Long before his fully developed his own concept of “weird” fiction, Lovecraft wrote chilling, James-inspired ghost stories. One such tale, 1924’s “The Shunned House,” describes the history of an abandoned house on Providence’s Benefit Street. Although once the home of a poetess whom Poe frequently visited, the house became infected with a strange miasma that is only defeated by scientific weapons such as flamethrowers and various chemical combinations. In recounting the house’s history, Lovecraft explores not only bygone days of colonial Providence, but also some of Rhode Island’s darker days, such as the vampire panic that gripped the village of Exeter in the late 19th century.
An infection caused by the undead past is also a hallmark of Russell Kirk’s ghost stories. Best known for his work as a pre-eminent political commentator and cultural critic of a traditionalist conservative bent, Kirk also penned several ghost stories and horror novels such as Old House of Fear and Lord of the Hollow Dark. As described by the writer Robert M. Woods, Kirk’s conservative ghost stories feature “retributive ghosts, malign magicians, blind angels, beneficent phantoms, conjuring witches, demonic possession, creatures of the twilight, divided selves.” In other words, Kirk’s fiction is animated by the same reverence for traditional storytelling that touched both James and Lovecraft. Similarly, while James’s protagonists often find themselves in cursed cathedrals or lonely Scandinavian cemeteries, and Lovecraft’s characters stumble upon the ancient secrets of New England, Kirk’s men and women must battle long-forgotten evil in dilapidated Scottish manors or on fog-shrouded island castles. Although Kirk’s work tends to be more overtly political (as is the case with the Soviet-educated revolutionary Dr. Edmund Jackman in Old House of Fear), he should nevertheless be regarded as someone from the antiquarian mold.

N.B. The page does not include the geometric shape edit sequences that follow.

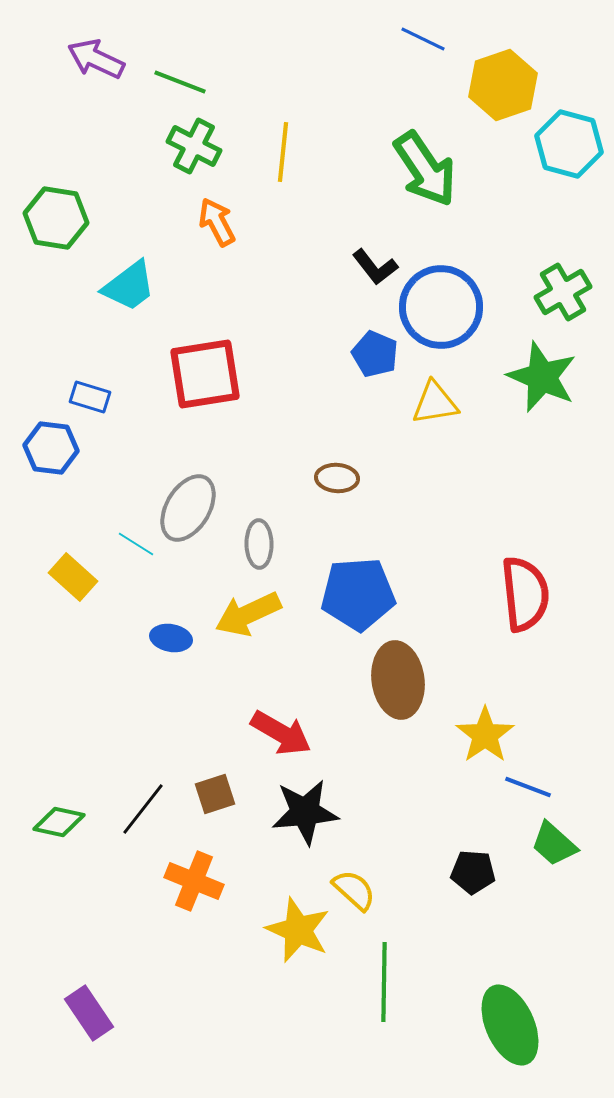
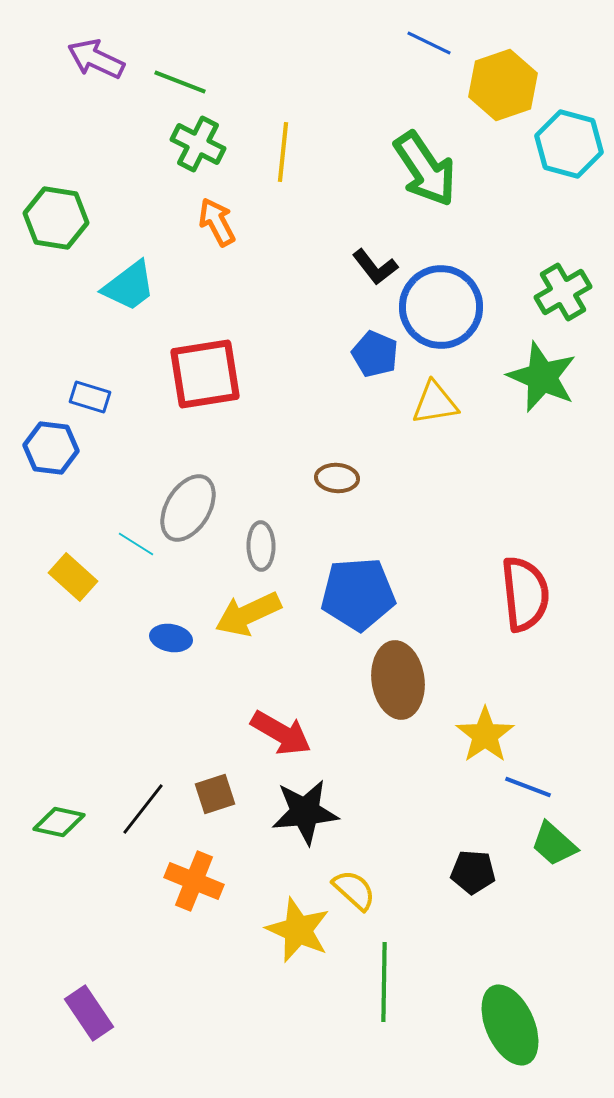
blue line at (423, 39): moved 6 px right, 4 px down
green cross at (194, 146): moved 4 px right, 2 px up
gray ellipse at (259, 544): moved 2 px right, 2 px down
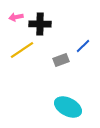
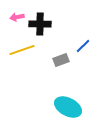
pink arrow: moved 1 px right
yellow line: rotated 15 degrees clockwise
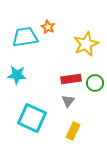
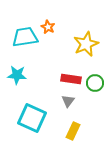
red rectangle: rotated 18 degrees clockwise
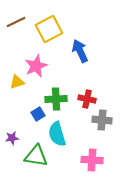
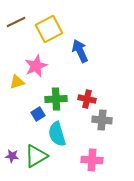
purple star: moved 18 px down; rotated 16 degrees clockwise
green triangle: rotated 40 degrees counterclockwise
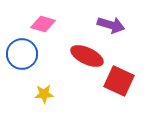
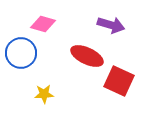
blue circle: moved 1 px left, 1 px up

Sadly, horror fiction, like science fiction and other genres of speculative fiction, today contains a small minority of shrieking “social justice warrior” types who, like the autocrats of old, demand that other creators conform to their ideas and ideals. As a result, conservative horror fiction and conservative ghost stories are not as prominent as they once were. Still, there are reasons to rejoice during the Halloween and Yuletide seasons. Authors such as Ramsay Campbell and Thomas Ligotti have crafted stellar novels and short stories in the tradition of James, while more contemporary writers such as John Harwood (author of The Asylum) and Kate Mosse (The Winter Ghosts) are doing an excellent job of keeping the traditional, or antiquarian ghost story alive. Happy Halloween.
Benjamin Welton is a writer in Boston.